● Exercise prompt
Search the data below for the string "erkennen". Extract every line that contains it.

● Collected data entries
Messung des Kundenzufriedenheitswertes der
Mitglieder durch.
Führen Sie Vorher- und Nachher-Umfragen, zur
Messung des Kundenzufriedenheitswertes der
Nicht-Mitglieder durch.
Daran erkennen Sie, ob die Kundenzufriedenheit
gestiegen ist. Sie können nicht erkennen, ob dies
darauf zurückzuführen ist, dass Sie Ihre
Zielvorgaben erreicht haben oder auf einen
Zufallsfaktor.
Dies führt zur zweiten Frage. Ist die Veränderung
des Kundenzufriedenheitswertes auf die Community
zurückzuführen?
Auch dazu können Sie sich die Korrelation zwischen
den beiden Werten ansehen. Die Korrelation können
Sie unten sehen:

==

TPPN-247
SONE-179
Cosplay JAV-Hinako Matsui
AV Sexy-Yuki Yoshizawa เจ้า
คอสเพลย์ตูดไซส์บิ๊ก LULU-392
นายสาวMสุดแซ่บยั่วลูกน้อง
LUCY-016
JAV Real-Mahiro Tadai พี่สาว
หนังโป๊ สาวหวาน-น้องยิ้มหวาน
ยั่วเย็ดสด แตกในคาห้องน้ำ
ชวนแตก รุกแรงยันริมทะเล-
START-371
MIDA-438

● Written response
Daran erkennen Sie, ob die Kundenzufriedenheit
gestiegen ist. Sie können nicht erkennen, ob dies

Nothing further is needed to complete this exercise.